I’ve been a lawyer for a long time, and for a while before our Newport trip, I had not been happy at my job. Despite that, I stuck through it, because the pay wasn’t bad, and I had settled into somewhat of a rut—sort of like the one that Nick Lowe wrote about in “Rocky Road” (“The rut I was in had once been a groove”). By the time we went to Newport, the end was in sight, and I was looking for a new gig. I actually spent a good portion of my post-festival Newport vacation reviewing deposition transcripts using the Panera Bread’s free wi-fi (which was better than the hotel’s) for a summary judgment motion to try to stay in the senior partner’s good graces, to keep the paychecks coming in. I did a good job, I think, and I ended up creating a 45 page statement of undisputed facts from my Newport work. We lost the motion, and the trial (which I helped prepare for, but which took place as I was basically out the door.) So, as we were enjoying our time in Newport, I was very uneasy, because I didn’t know how long I would be staying at the firm, and had no alternatives, other than the risk of starting my own law practice.
One of the bands that I was excited to see at the festival was Dawes, a band that seems to have recently evolved into essentially the Newport Festival house band—supporting other musicians who don’t always travel with backup musicians, and often having other performers sit in with them. In fact, that is one big way that Newport differs from the other festival that we have gone to (and which I have written about), the hopefully-returning-in-2017 Clearwater Great Hudson River Revival. Although it does happen at Clearwater (seeing Jason Isbell and Patterson Hood sit in during each other’s solo set was a highlight, and there are other examples), it seems like more of a regular thing at Newport for people to play with each other. This adds a feeling of camaraderie and friendship to the music, and you get to hear interesting, often unique, combinations (like this great version of The Band’s “It Makes No Difference” by My Morning Jacket, with Brittany Howard of Alabama Shakes, from the 2012 festival, that I missed waiting for a ferry to get us out of the rain).

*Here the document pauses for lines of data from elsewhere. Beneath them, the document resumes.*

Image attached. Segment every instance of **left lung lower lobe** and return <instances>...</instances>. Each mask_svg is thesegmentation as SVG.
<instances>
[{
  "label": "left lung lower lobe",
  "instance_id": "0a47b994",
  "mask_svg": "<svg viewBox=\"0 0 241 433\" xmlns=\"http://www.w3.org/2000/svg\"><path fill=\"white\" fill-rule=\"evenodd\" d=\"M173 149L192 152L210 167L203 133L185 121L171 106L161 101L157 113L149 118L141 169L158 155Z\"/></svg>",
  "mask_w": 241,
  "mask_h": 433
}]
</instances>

Dawes’ sound is often compared to the Laurel Canyon sound of the 1970s—CSNY, Joni Mitchell, The Byrds, etc., with a bit of Band thrown it. And I also have to believe that they also were influenced by the Uncle Tupelo/Wilco/Son Volt/Jayhawks alt-country sound and artists like Ryan Adams. In keeping with their debt to the great confessional singer-songwriters, their lyrics often plumb emotional topics, which is certainly true about one of my favorite Dawes songs, “A Little Bit of Everything.” The song has three vignettes: the first, focusing on a man planning to jump from a bridge, not for any one reason, but for an accumulation of things, the second about an older man in a buffet line, musing over his life’s disappointments while deciding what to eat, and the third features a woman writing invitations to her wedding, and explaining to her fiancé why she was working so apparently humorlessly on the wedding planning. As the song’s writer, Taylor Goldsmith, explained in an interview, “each verse would provide the phrase with new meaning. In the first verse, it’s used to describe why life’s unlivable, in the second, what it takes to forget, and finally, what matters most about love.”

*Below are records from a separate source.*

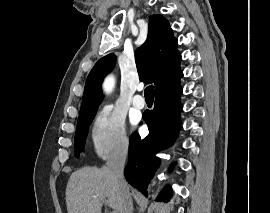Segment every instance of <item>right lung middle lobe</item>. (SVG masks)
<instances>
[{
  "label": "right lung middle lobe",
  "mask_w": 270,
  "mask_h": 213,
  "mask_svg": "<svg viewBox=\"0 0 270 213\" xmlns=\"http://www.w3.org/2000/svg\"><path fill=\"white\" fill-rule=\"evenodd\" d=\"M94 115L95 113H92L90 115L78 119L74 141L77 156H79L80 150H82L84 147L88 126L91 124Z\"/></svg>",
  "instance_id": "right-lung-middle-lobe-1"
}]
</instances>
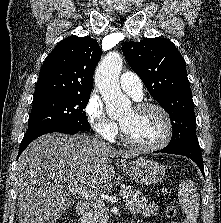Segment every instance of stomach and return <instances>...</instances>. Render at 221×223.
I'll list each match as a JSON object with an SVG mask.
<instances>
[{
    "instance_id": "stomach-1",
    "label": "stomach",
    "mask_w": 221,
    "mask_h": 223,
    "mask_svg": "<svg viewBox=\"0 0 221 223\" xmlns=\"http://www.w3.org/2000/svg\"><path fill=\"white\" fill-rule=\"evenodd\" d=\"M123 170L138 184L153 185L165 176V169L159 163L149 159H138L123 164Z\"/></svg>"
}]
</instances>
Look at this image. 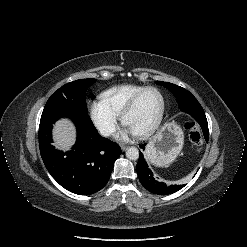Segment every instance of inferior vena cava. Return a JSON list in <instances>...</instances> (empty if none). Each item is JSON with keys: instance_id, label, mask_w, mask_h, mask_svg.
Instances as JSON below:
<instances>
[{"instance_id": "1", "label": "inferior vena cava", "mask_w": 247, "mask_h": 247, "mask_svg": "<svg viewBox=\"0 0 247 247\" xmlns=\"http://www.w3.org/2000/svg\"><path fill=\"white\" fill-rule=\"evenodd\" d=\"M113 132V129L111 127H102L100 129V133L103 135V136H109L111 133Z\"/></svg>"}]
</instances>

So, I’m sitting there, watching Dawes, getting toward the end of a great first Newport day, very much enjoying their set, when they launch into “A Little Bit of Everything,” in the version you can hear above. And the next thing I know, tears are streaming down my face. Was I identifying with the suicidal guy who was feeling overwhelmed? With the old guy at the buffet thinking about “when his bright future had left him”? Or the woman who reassured her fiancé about the power of finding the person you truly love? Clearly, it was a little bit of everything, but it affected me so profoundly.
I recovered, though, both at the festival, where we went on to see Amy Helm, Patty Griffin and the beginning of My Morning Jacket before we evacuated, but also professionally. I played out the string at my old job, and in March of 2013, I opened up my own practice. It hasn’t been easy, and there have been struggles, but I’ve learned an enormous amount and have never enjoyed being a lawyer as much.
That all being said, I still get emotional when I hear this song, which, I guess, shows that Mr. Goldsmith knows what he is doing.